Nicholle Tower, Cape Sunset, China Dragon, Eumelia Arias, Mem. Dick Clements and Andean Fire.


----------



## Linus_Cello (Aug 27, 2014)

Lmpgs said:


> Nicholle Tower, Cape Sunset, China Dragon, Eumelia Arias, Mem. Dick Clements and Andean Fire.



I think it should be ok with mid 80s as long as there is ample water and air movement.

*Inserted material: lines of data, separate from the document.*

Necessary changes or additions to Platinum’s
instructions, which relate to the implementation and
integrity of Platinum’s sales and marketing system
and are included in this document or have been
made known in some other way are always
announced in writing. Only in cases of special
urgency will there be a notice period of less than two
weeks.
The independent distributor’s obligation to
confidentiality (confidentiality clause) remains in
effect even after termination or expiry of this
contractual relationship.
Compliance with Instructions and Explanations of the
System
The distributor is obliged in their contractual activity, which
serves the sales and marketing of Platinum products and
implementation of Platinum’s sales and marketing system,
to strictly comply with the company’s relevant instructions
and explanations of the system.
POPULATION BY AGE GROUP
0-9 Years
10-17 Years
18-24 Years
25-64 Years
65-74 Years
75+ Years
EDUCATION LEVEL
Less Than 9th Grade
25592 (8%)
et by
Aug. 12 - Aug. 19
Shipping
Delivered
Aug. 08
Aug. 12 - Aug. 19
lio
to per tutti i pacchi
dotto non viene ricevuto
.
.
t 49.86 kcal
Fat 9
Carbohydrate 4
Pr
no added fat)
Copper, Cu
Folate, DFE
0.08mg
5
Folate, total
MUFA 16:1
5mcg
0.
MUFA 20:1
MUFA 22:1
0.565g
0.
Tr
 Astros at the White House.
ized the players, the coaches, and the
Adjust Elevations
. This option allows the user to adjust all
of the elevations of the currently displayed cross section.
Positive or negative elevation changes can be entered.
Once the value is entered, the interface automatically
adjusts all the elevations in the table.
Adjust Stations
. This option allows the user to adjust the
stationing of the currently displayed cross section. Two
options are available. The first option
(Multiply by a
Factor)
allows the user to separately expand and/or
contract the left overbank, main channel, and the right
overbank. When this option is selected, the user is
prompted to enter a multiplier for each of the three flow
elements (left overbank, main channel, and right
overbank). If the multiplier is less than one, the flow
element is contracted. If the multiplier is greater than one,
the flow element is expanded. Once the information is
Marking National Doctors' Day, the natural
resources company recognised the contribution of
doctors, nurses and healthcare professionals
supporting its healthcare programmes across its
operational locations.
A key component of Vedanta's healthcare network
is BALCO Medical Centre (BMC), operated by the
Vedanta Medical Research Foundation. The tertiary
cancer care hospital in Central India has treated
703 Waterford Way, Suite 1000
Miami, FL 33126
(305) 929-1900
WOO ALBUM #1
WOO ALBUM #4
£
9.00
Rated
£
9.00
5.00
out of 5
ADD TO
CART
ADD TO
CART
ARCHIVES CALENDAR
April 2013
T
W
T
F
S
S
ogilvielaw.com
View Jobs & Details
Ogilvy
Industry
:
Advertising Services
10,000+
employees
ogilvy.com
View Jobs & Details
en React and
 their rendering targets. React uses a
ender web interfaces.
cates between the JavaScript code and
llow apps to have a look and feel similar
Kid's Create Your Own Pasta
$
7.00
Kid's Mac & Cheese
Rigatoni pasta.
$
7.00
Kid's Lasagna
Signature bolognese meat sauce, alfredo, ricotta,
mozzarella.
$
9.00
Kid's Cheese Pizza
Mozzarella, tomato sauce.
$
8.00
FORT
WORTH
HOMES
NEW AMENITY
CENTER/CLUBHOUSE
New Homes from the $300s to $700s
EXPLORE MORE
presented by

My phrags are outside, and they don't seem to mind the heat (except for the flower spike of Magdalena Rose that blasted).


----------



## mrhappyrotter (Aug 27, 2014)

I used to summer my plants outdoors in the summer, and for the most part, the phrags handled the heat just fine. The climate here isn't that much different from where you're at, so as you know, high 90s to low 100s isn't exactly uncommon in the heat of the summer.

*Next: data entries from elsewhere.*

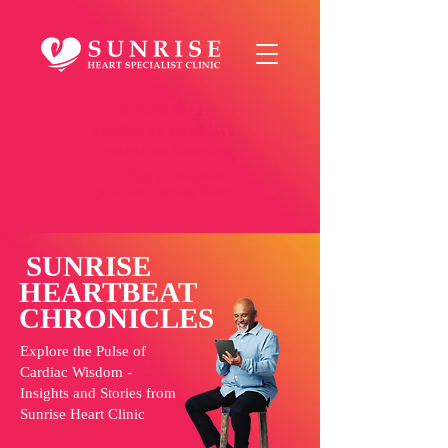
OPENS TILL
9:00PM on Weekdays
5:00PM on Saturday
Click here
for the most
up-to-date opening hours
SUNRISE
HEARTBEAT
CHRONICLES
Explore the Pulse of
Cardiac Wisdom -
Insights and Stories from
Sunrise Heart Clinic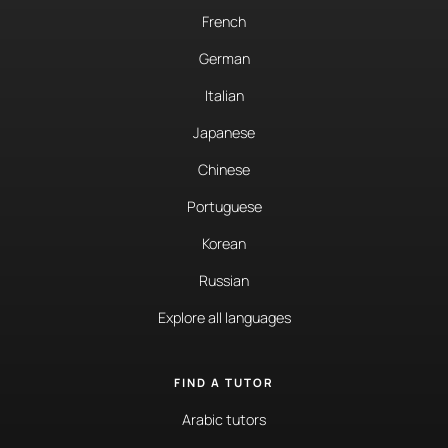
French
German
Italian
Japanese
Chinese
Portuguese
Korean
Russian
Explore all languages
FIND A TUTOR
Arabic tutors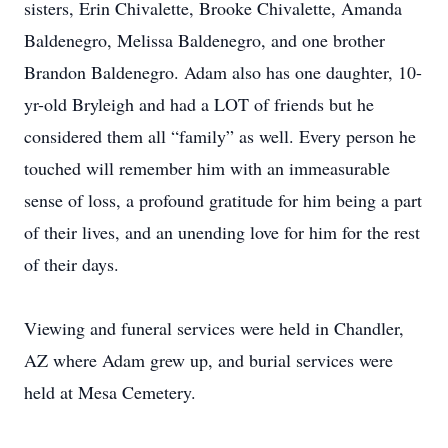
sisters, Erin Chivalette, Brooke Chivalette, Amanda
Baldenegro, Melissa Baldenegro, and one brother
Brandon Baldenegro. Adam also has one daughter, 10-
yr-old Bryleigh and had a LOT of friends but he
considered them all “family” as well. Every person he
touched will remember him with an immeasurable
sense of loss, a profound gratitude for him being a part
of their lives, and an unending love for him for the rest
of their days.
Viewing and funeral services were held in Chandler,
AZ where Adam grew up, and burial services were
held at Mesa Cemetery.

When it's hot, keep the wet growers wet. That's the biggest key to success. The only ill effect from heat I ever noticed is that the flower colors, particularly in the besseae group, will be severely diminished, and the flowers won't last as long, if a plant happens to bloom while it's hot.


----------



## SlipperFan (Aug 27, 2014)

abax said:


> It's getting very hot here and my greenhouse has been getting into the
> middle to upper 80s. There's plenty of humidity and air movement, but
> I'm a tad concerned that such high temps. over several days will upset
> my Phrags. Is this a real concern or am I being anal retentive again?

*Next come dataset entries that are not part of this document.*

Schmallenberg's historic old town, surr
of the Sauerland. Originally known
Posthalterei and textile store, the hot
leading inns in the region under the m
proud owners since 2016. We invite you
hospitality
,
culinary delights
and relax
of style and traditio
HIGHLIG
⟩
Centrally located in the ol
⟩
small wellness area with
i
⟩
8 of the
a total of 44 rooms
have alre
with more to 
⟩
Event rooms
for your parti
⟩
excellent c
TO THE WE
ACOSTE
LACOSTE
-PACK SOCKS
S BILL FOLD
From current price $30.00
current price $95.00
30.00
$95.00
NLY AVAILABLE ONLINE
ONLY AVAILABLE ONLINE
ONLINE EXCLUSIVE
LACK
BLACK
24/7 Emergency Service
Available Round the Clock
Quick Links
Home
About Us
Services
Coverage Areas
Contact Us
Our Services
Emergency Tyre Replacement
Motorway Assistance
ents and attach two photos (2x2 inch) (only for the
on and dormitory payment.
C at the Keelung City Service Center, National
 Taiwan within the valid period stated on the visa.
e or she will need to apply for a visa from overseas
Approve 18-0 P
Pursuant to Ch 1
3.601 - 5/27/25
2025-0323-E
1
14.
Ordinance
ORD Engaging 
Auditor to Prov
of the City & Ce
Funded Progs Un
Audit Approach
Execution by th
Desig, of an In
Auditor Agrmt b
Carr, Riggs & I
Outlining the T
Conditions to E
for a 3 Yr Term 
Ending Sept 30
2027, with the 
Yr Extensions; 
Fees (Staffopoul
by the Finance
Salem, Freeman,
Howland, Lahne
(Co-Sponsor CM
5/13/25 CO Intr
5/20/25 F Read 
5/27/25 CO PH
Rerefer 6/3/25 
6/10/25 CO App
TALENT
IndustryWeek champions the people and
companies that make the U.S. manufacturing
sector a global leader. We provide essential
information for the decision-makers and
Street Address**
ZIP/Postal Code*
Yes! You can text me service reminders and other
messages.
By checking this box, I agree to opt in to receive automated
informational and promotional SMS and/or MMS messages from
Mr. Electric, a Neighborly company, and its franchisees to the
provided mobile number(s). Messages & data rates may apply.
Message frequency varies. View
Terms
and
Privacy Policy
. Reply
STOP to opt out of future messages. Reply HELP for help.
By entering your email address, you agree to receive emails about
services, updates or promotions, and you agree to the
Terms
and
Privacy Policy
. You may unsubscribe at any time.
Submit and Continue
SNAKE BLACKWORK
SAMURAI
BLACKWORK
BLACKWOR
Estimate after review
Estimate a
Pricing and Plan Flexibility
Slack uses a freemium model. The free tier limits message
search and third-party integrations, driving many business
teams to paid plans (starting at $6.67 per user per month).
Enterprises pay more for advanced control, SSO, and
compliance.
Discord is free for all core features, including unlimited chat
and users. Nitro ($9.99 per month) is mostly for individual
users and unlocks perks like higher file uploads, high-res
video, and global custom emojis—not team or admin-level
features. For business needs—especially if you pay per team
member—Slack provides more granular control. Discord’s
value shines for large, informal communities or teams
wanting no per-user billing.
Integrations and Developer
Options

I don't see a problem. The high temps may cause the Phrags to slow down their blooming cycles a little, but as long as you have good air movement, keep them well watered and somewhat shaded, they should be fine. This summer has been fairly cool here, but last summer, the greenhouse got over 90ºF several times, and was often in the high 80's. The Phrags did fine.


----------



## abax (Aug 28, 2014)

O.k., that makes me feel better. I've been keeping them watered well with
rainwater and I hose down the floor a couple of times a day which brings
the temp. down a bit. Thank you all...or y'all.


----------



## orchideya (Aug 28, 2014)

You collected quite a list of Phrags, Angela!
I ended up cancelling my phrags flasks order because noticed that my adult ones don't really like the tanks. Got few rotting issues even though fan blows on them. I thought maybe high temps with high humidity was the cause.
Now we moved to a new house with few large windows in the basement and so I took my large phrags out of tanks onto windowsills. Temps don't go higher than 64F even on hot days. will see how they like that.
I am wondering how the stress from high temps would show on phrags?


----------



## mrhappyrotter (Aug 28, 2014)

orchideya said:


> You collected quite a list of Phrags, Angela!
> I ended up cancelling my phrags flasks order because noticed that my adult ones don't really like the tanks. Got few rotting issues even though fan blows on them. I thought maybe high temps with high humidity was the cause.
> Now we moved to a new house with few large windows in the basement and so I took my large phrags out of tanks onto windowsills. Temps don't go higher than 64F even on hot days. will see how they like that.
> I am wondering how the stress from high temps would show on phrags?



If it's a besseae hybrid, one of the most predictable (and perhaps indicative) signs of heat stress is that you'll notice weak flower color, probably a lot of splotchiness and/or increase in flower deformities. The flowers often fall off the spike more rapidly, leaving gaps of time between opened flowers that can last days or weeks, where as normally it's more common to have a brief span of time where two flowers are open simultaneously as one bud is preparing to drop while the other one is opening up.

If it's really hot, and particularly if the roots are otherwise stressed (for instance, from being allowed to dry out, from bad quality water, or from recently being repotted), the leaf tips develop a spotty, reticulated browing pattern in a very short period of time (as in sometimes noticeable within a few hours). Then leaf tips eventually turn black, and this normally only affects the newest leaves that are actively growing. Sometimes, this doesn't just affect the leaf tips, though. It can occur in the middle of the newest leaves as well, leaving the base of the leaf (and momentarily) the tip of the leaf perfectly green.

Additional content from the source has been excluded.